Thanks for reading this.
Vladimir.

DeFrenZ · March 13, 2018, 4:47pm

My understanding was that this was more about imported C enums, which Apple SDK ones are.

QuinceyMorris · March 13, 2018, 7:07pm

"Known cases" are discriminants that can be enumerated in a switch at compile time. That excludes [hypothetical] private cases, and cases that might exist in the future but don't exist at the time of compilation.

"Unknown cases" are discriminants that might be encountered at run time, other than the discriminants that were enumerable at compile time.

Specifically, if a specific switch enumerates X discriminants explicitly out of a total of Y discriminants that could have been enumerated at compile time, the compiler knows that there might be a total of Z discriminants at run-time, where X <= Y <= Z, though the value of Z isn't known until run-time (just like array.count isn't known till run-time, but the compiler can translate array[i] just fine).

As I understand it, the original proposal was that #unknown should match a total of Z-Y discriminants. The current proposal is that unknown default: should match a total of Z-X discriminants.

Which is to say, I suppose, that #unknown is a "thing", in the same way that array[i] is a thing, even though it may refer to something that doesn't exist (yet) from the compiler's point of view.

At least, that's my mental picture.

Karl · March 13, 2018, 7:41pm

Okay, let me draw some inferences from this:

The value of #unknown is context-dependent (the value X). Maybe some of your modules were written against CoolLibrary 1.0, and others against version 1.5. Wannabe-exhaustive switch statements within each module will handle different cases. Even within the same module, you might be migrating bits at a time.
Outside of a context where you try and handle other cases (e.g. if case (42, #unknown) = foo {), #unknown cannot have meaning - which cases should we take as X?
Within the context of a switch statement (i.e. the only place #unknown makes sense), it behaves indistinguishably from a default or _ (except for diagnostics)

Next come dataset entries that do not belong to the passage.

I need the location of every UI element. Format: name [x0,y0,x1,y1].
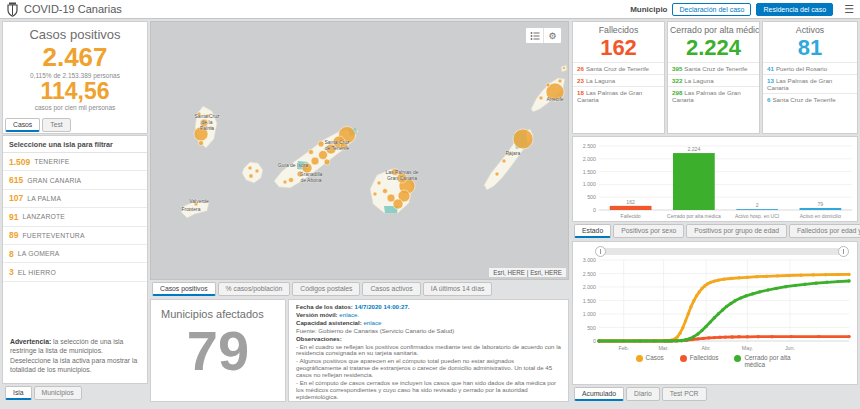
stat-row[interactable]: 298Las Palmas de Gran Canaria [668,86,759,105]
svg-text:Frontera: Frontera [182,206,201,212]
isla-row-gran-canaria[interactable]: 615 GRAN CANARIA [3,171,147,189]
observaciones-label: Observaciones: [296,335,342,342]
legend-cerrado[interactable]: Cerrado por alta médica [734,354,796,368]
svg-text:Mar.: Mar. [658,345,668,351]
casos-positivos-title: Casos positivos [3,27,147,42]
tab-diario[interactable]: Diario [626,387,660,401]
tab-casos[interactable]: Casos [5,118,40,132]
residencia-caso-button[interactable]: Residencia del caso [756,3,833,16]
tab-municipios[interactable]: Municipios [34,386,82,400]
svg-text:de Abona: de Abona [300,177,321,183]
isla-count: 91 [9,212,18,222]
stat-row[interactable]: 395Santa Cruz de Tenerife [668,62,759,74]
observacion-bullet: - En el cuadro se reflejan los positivos… [296,344,561,358]
card-value: 2.224 [668,35,759,60]
tab-acumulado[interactable]: Acumulado [574,387,624,401]
declaracion-caso-button[interactable]: Declaración del caso [672,3,751,16]
islas-header: Seleccione una isla para filtrar [3,136,147,153]
tab-ia-14-dias[interactable]: IA últimos 14 días [423,282,493,296]
casos-dot [636,355,643,362]
tab-positivos-sexo[interactable]: Positivos por sexo [613,224,684,238]
tab-casos-activos[interactable]: Casos activos [362,282,420,296]
isla-row-lanzarote[interactable]: 91 LANZAROTE [3,208,147,226]
tab-estado[interactable]: Estado [574,224,611,238]
municipio-label: Municipio [630,5,667,14]
cerrado-alta-card: Cerrado por alta médica 2.224 395Santa C… [667,21,760,134]
svg-text:Jun.: Jun. [785,345,795,351]
municipios-count: 79 [151,320,285,382]
svg-text:Activo hosp. en UCI: Activo hosp. en UCI [735,213,779,219]
svg-text:Cerrado por alta médica: Cerrado por alta médica [667,213,721,219]
estado-bar-chart[interactable]: 05001.0001.5002.0002.500162Fallecido2.22… [573,137,857,221]
isla-name: FUERTEVENTURA [22,232,84,239]
casos-rate-caption: casos por cien mil personas [3,104,147,111]
legend-fallecidos[interactable]: Fallecidos [680,354,719,368]
capacidad-link[interactable]: enlace [363,319,381,326]
isla-name: LA GOMERA [18,250,60,257]
tab-test[interactable]: Test [42,118,70,132]
svg-text:2.500: 2.500 [583,271,596,277]
slider-handle-right[interactable] [838,246,849,257]
settings-icon[interactable]: ⚙ [543,28,561,43]
legend-icon[interactable] [526,28,543,43]
stat-row[interactable]: 6Santa Cruz de Tenerife [763,93,857,105]
stat-row[interactable]: 26Santa Cruz de Tenerife [573,62,664,74]
isla-name: TENERIFE [34,158,69,165]
version-link[interactable]: enlace. [339,311,359,318]
svg-text:0: 0 [593,338,596,344]
svg-text:Valverde: Valverde [189,198,209,204]
tab-positivos-edad[interactable]: Positivos por grupo de edad [686,224,787,238]
svg-text:162: 162 [626,199,635,205]
isla-row-la-gomera[interactable]: 8 LA GOMERA [3,245,147,263]
svg-text:500: 500 [587,194,596,200]
isla-row-el-hierro[interactable]: 3 EL HIERRO [3,263,147,281]
stat-row[interactable]: 23La Laguna [573,74,664,86]
svg-text:1.000: 1.000 [583,181,596,187]
map-toolbar: ⚙ [525,27,562,44]
isla-row-la-palma[interactable]: 107 LA PALMA [3,190,147,208]
tab-fallecidos-edad-sexo[interactable]: Fallecidos por edad y sexo [789,224,860,238]
isla-row-fuerteventura[interactable]: 89 FUERTEVENTURA [3,227,147,245]
svg-text:2.000: 2.000 [583,284,596,290]
acumulado-line-chart[interactable]: Feb.Mar.Abr.May.Jun.05001.0001.5002.0002… [573,256,857,353]
stat-row[interactable]: 41Puerto del Rosario [763,62,857,74]
tab-casos-positivos[interactable]: Casos positivos [152,282,216,296]
svg-text:de Tenerife: de Tenerife [325,145,350,151]
advertencia-text: Advertencia: la selección de una isla re… [3,333,147,383]
svg-text:0: 0 [593,207,596,213]
observacion-bullet: - En el cómputo de casos cerrados se inc… [296,380,561,401]
svg-text:Activo en domicilio: Activo en domicilio [800,213,842,219]
tab-test-pcr[interactable]: Test PCR [662,387,707,401]
islas-panel: Seleccione una isla para filtrar 1.509 T… [2,135,148,384]
svg-text:Fallecido: Fallecido [621,213,641,219]
stat-row[interactable]: 18Las Palmas de Gran Canaria [573,86,664,105]
isla-count: 8 [9,249,14,259]
slider-handle-left[interactable] [595,246,606,257]
isla-name: GRAN CANARIA [27,177,81,184]
tab-isla[interactable]: Isla [5,386,32,400]
activos-card: Activos 81 41Puerto del Rosario 13Las Pa… [762,21,858,134]
stat-row[interactable]: 13Las Palmas de Gran Canaria [763,74,857,93]
legend-casos[interactable]: Casos [636,354,664,368]
fecha-label: Fecha de los datos: [296,303,353,310]
time-range-slider[interactable] [597,248,847,255]
island-la-gomera[interactable] [242,162,263,183]
tab-codigos-postales[interactable]: Códigos postales [292,282,360,296]
line-chart-tabs: Acumulado Diario Test PCR [574,387,707,401]
isla-row-tenerife[interactable]: 1.509 TENERIFE [3,153,147,171]
fallecidos-dot [680,355,687,362]
casos-total: 2.467 [3,43,147,71]
map[interactable]: Santa Cruz de la Palma Santa Cruz de Ten… [150,21,569,280]
isla-name: EL HIERRO [18,269,56,276]
isla-name: LANZAROTE [22,213,65,220]
municipios-afectados-panel: Municipios afectados 79 [150,299,286,402]
map-tabs: Casos positivos % casos/población Código… [152,282,492,296]
stat-row[interactable]: 322La Laguna [668,74,759,86]
menu-icon[interactable]: ☰ [844,2,854,16]
version-label: Versión móvil: [296,311,338,318]
map-canvas[interactable]: Santa Cruz de la Palma Santa Cruz de Ten… [151,22,569,280]
cerrado-dot [734,355,741,362]
tab-casos-poblacion[interactable]: % casos/población [218,282,291,296]
capacidad-label: Capacidad asistencial: [296,319,362,326]
svg-text:Palma: Palma [200,125,214,131]
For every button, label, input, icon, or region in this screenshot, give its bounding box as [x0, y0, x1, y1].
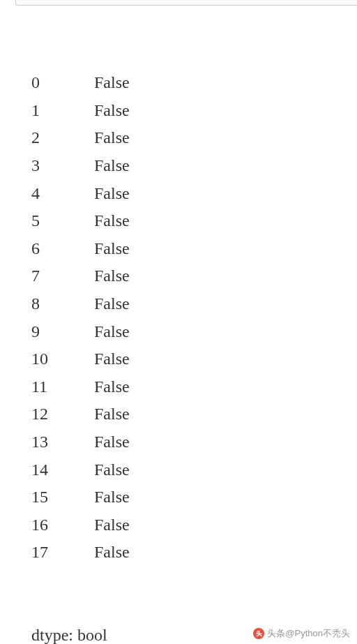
series-row: 11False [31, 373, 357, 401]
series-value: False [94, 456, 130, 484]
series-index: 7 [31, 262, 94, 290]
series-row: 15False [31, 484, 357, 511]
series-value: False [94, 345, 130, 373]
series-index: 2 [31, 124, 94, 152]
series-value: False [94, 97, 130, 125]
series-value: False [94, 180, 130, 208]
series-value: False [94, 152, 130, 180]
series-index: 17 [31, 539, 94, 567]
series-value: False [94, 539, 130, 567]
series-row: 0False [31, 69, 357, 97]
series-value: False [94, 511, 130, 539]
series-index: 9 [31, 318, 94, 346]
series-value: False [94, 207, 130, 235]
series-value: False [94, 262, 130, 290]
series-index: 14 [31, 456, 94, 484]
watermark-icon: 头 [253, 628, 264, 639]
series-row: 7False [31, 262, 357, 290]
series-value: False [94, 69, 130, 97]
series-value: False [94, 318, 130, 346]
series-value: False [94, 290, 130, 318]
series-value: False [94, 400, 130, 428]
series-row: 6False [31, 235, 357, 263]
series-row: 10False [31, 345, 357, 373]
series-value: False [94, 428, 130, 456]
series-row: 13False [31, 428, 357, 456]
series-index: 0 [31, 69, 94, 97]
series-index: 4 [31, 180, 94, 208]
series-index: 13 [31, 428, 94, 456]
series-index: 5 [31, 207, 94, 235]
series-index: 1 [31, 97, 94, 125]
series-row: 8False [31, 290, 357, 318]
series-value: False [94, 124, 130, 152]
series-row: 4False [31, 180, 357, 208]
series-row: 14False [31, 456, 357, 484]
series-row: 2False [31, 124, 357, 152]
series-index: 8 [31, 290, 94, 318]
watermark: 头 头条@Python不秃头 [253, 627, 350, 640]
series-row: 3False [31, 152, 357, 180]
series-index: 15 [31, 484, 94, 511]
series-index: 10 [31, 345, 94, 373]
series-row: 5False [31, 207, 357, 235]
series-index: 16 [31, 511, 94, 539]
code-cell-border [15, 0, 357, 6]
series-index: 11 [31, 373, 94, 401]
series-row: 12False [31, 400, 357, 428]
series-value: False [94, 373, 130, 401]
watermark-text: 头条@Python不秃头 [267, 627, 350, 640]
series-output: 0False1False2False3False4False5False6Fal… [31, 69, 357, 567]
series-row: 16False [31, 511, 357, 539]
series-row: 17False [31, 539, 357, 567]
series-row: 9False [31, 318, 357, 346]
series-index: 6 [31, 235, 94, 263]
series-value: False [94, 484, 130, 511]
series-row: 1False [31, 97, 357, 125]
output-cell: 0False1False2False3False4False5False6Fal… [0, 0, 357, 644]
series-value: False [94, 235, 130, 263]
series-index: 12 [31, 400, 94, 428]
series-index: 3 [31, 152, 94, 180]
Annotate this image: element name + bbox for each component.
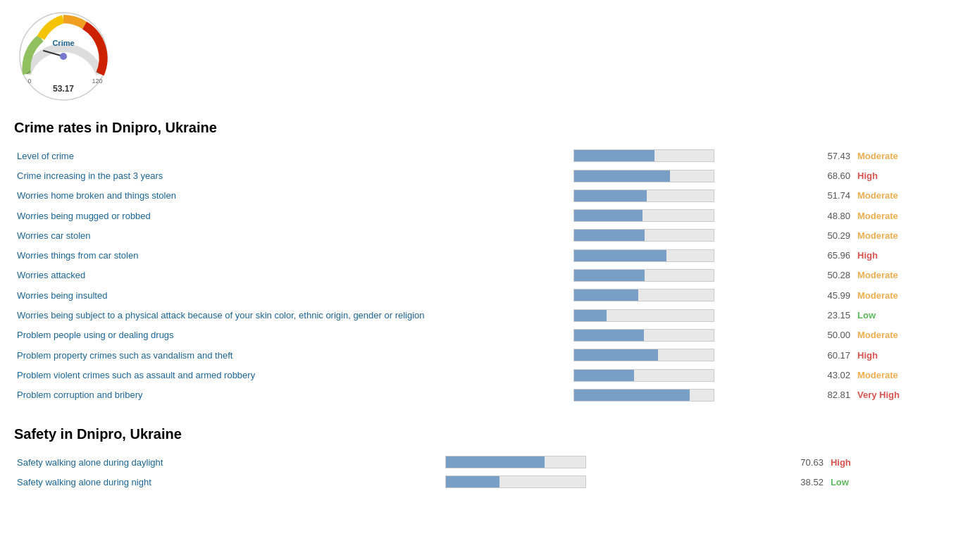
- crime-bar-inner: [574, 370, 634, 381]
- crime-level: Moderate: [855, 186, 942, 206]
- safety-bar-cell: [442, 452, 742, 472]
- crime-bar-cell: [571, 325, 800, 345]
- crime-bar-outer: [573, 289, 714, 301]
- gauge-section: 0 120 Crime 53.17: [14, 7, 942, 106]
- crime-bar-inner: [574, 230, 645, 241]
- crime-value: 65.96: [800, 245, 855, 265]
- crime-bar-outer: [573, 249, 714, 262]
- safety-bar-outer: [445, 475, 586, 488]
- crime-bar-outer: [573, 349, 714, 361]
- crime-bar-outer: [573, 329, 714, 342]
- crime-label: Worries home broken and things stolen: [14, 186, 571, 206]
- svg-text:0: 0: [27, 77, 31, 85]
- crime-level: Moderate: [855, 266, 942, 285]
- safety-bar-inner: [446, 476, 499, 487]
- crime-level: High: [855, 345, 942, 365]
- crime-label: Worries being mugged or robbed: [14, 206, 571, 225]
- safety-value: 70.63: [742, 452, 828, 472]
- table-row: Worries car stolen 50.29 Moderate: [14, 225, 942, 245]
- table-row: Safety walking alone during daylight 70.…: [14, 452, 942, 472]
- crime-bar-outer: [573, 369, 714, 382]
- crime-bar-inner: [574, 290, 638, 301]
- safety-section-title: Safety in Dnipro, Ukraine: [14, 426, 942, 442]
- crime-bar-outer: [573, 389, 714, 402]
- crime-bar-cell: [571, 365, 800, 385]
- crime-value: 50.29: [800, 225, 855, 245]
- table-row: Crime increasing in the past 3 years 68.…: [14, 166, 942, 185]
- crime-bar-outer: [573, 269, 714, 282]
- crime-table: Level of crime 57.43 Moderate Crime incr…: [14, 146, 942, 405]
- crime-value: 48.80: [800, 206, 855, 225]
- crime-bar-cell: [571, 166, 800, 185]
- safety-label: Safety walking alone during night: [14, 472, 442, 492]
- table-row: Worries being mugged or robbed 48.80 Mod…: [14, 206, 942, 225]
- safety-table: Safety walking alone during daylight 70.…: [14, 452, 942, 492]
- crime-bar-cell: [571, 285, 800, 305]
- crime-level: Very High: [855, 385, 942, 405]
- crime-level: High: [855, 166, 942, 185]
- safety-level: High: [828, 452, 942, 472]
- crime-section: Crime rates in Dnipro, Ukraine Level of …: [14, 120, 942, 405]
- crime-bar-cell: [571, 186, 800, 206]
- table-row: Worries being insulted 45.99 Moderate: [14, 285, 942, 305]
- gauge-value: 53.17: [53, 84, 74, 94]
- crime-level: Moderate: [855, 365, 942, 385]
- crime-value: 50.00: [800, 325, 855, 345]
- crime-value: 43.02: [800, 365, 855, 385]
- crime-value: 45.99: [800, 285, 855, 305]
- crime-bar-inner: [574, 190, 646, 201]
- crime-label: Crime increasing in the past 3 years: [14, 166, 571, 185]
- crime-level: Moderate: [855, 206, 942, 225]
- svg-point-6: [60, 53, 67, 60]
- crime-bar-outer: [573, 170, 714, 182]
- crime-level: Moderate: [855, 325, 942, 345]
- crime-bar-outer: [573, 189, 714, 202]
- crime-value: 50.28: [800, 266, 855, 285]
- safety-label: Safety walking alone during daylight: [14, 452, 442, 472]
- crime-label: Worries things from car stolen: [14, 245, 571, 265]
- safety-value: 38.52: [742, 472, 828, 492]
- crime-label: Problem corruption and bribery: [14, 385, 571, 405]
- crime-label: Worries being insulted: [14, 285, 571, 305]
- crime-label: Problem violent crimes such as assault a…: [14, 365, 571, 385]
- svg-text:120: 120: [92, 77, 102, 85]
- crime-label: Worries car stolen: [14, 225, 571, 245]
- table-row: Problem violent crimes such as assault a…: [14, 365, 942, 385]
- crime-bar-cell: [571, 206, 800, 225]
- crime-bar-inner: [574, 310, 607, 321]
- safety-bar-inner: [446, 456, 545, 468]
- crime-label: Level of crime: [14, 146, 571, 166]
- crime-bar-cell: [571, 385, 800, 405]
- crime-bar-inner: [574, 170, 670, 182]
- crime-label: Worries being subject to a physical atta…: [14, 305, 571, 325]
- table-row: Worries home broken and things stolen 51…: [14, 186, 942, 206]
- crime-bar-outer: [573, 209, 714, 222]
- safety-level: Low: [828, 472, 942, 492]
- gauge-widget: 0 120 Crime 53.17: [14, 7, 113, 106]
- gauge-title: Crime: [52, 39, 74, 47]
- crime-bar-inner: [574, 250, 666, 261]
- crime-bar-inner: [574, 270, 645, 281]
- crime-bar-inner: [574, 150, 654, 161]
- safety-bar-cell: [442, 472, 742, 492]
- table-row: Safety walking alone during night 38.52 …: [14, 472, 942, 492]
- table-row: Problem corruption and bribery 82.81 Ver…: [14, 385, 942, 405]
- crime-label: Problem people using or dealing drugs: [14, 325, 571, 345]
- crime-label: Worries attacked: [14, 266, 571, 285]
- crime-bar-cell: [571, 146, 800, 166]
- safety-section: Safety in Dnipro, Ukraine Safety walking…: [14, 426, 942, 492]
- table-row: Level of crime 57.43 Moderate: [14, 146, 942, 166]
- crime-bar-cell: [571, 305, 800, 325]
- crime-section-title: Crime rates in Dnipro, Ukraine: [14, 120, 942, 136]
- table-row: Problem property crimes such as vandalis…: [14, 345, 942, 365]
- table-row: Problem people using or dealing drugs 50…: [14, 325, 942, 345]
- gauge-svg: 0 120 Crime 53.17: [14, 7, 113, 106]
- crime-value: 23.15: [800, 305, 855, 325]
- crime-value: 51.74: [800, 186, 855, 206]
- crime-bar-inner: [574, 330, 644, 341]
- crime-bar-outer: [573, 149, 714, 162]
- crime-value: 68.60: [800, 166, 855, 185]
- crime-label: Problem property crimes such as vandalis…: [14, 345, 571, 365]
- crime-bar-inner: [574, 210, 642, 221]
- crime-level: Moderate: [855, 285, 942, 305]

If it takes different values in each individual switch statement, it is not it's own "thing".

John_McCall · March 13, 2018, 7:47pm

#unknown is _ with a warning if there's a statically-known case that would reach it. That's it.

It has a meaning in things like if case, it's just not a useful meaning because it can only possibly fail to warn if an enum has no statically-known cases. But that's still a meaning.

QuinceyMorris · March 13, 2018, 8:33pm

Yes, it is context-dependent in that way, but so is subpattern _, or case _:, or default:, even for a frozen enum. Are they not "things"?

I wasn't redesigning the feature, just following the original pitch:

At some point during this topic, #unknown morphed into the "oxymoronic" thing, but only some of the time, and only for some people.

The point is, this later #unknown is oxymoronic (well, let's just say "confusing and potentially ambiguous") only as a pattern matching operator that can appear anywhere. As a final catch-all, it's the behavior everyone wants (hence unknown default:).

jrose · March 13, 2018, 9:03pm

FWIW, this thread is not the original pitch; it's a spin-off from a proposal (mine) that was reviewed without any form of unknown, which was then revised and brought back for informal discussion in a pull request. unknown was always never going to produce errors; it must not in order to maintain source stability. Everything else falls out from that, including John's very simple explanation of its behavior.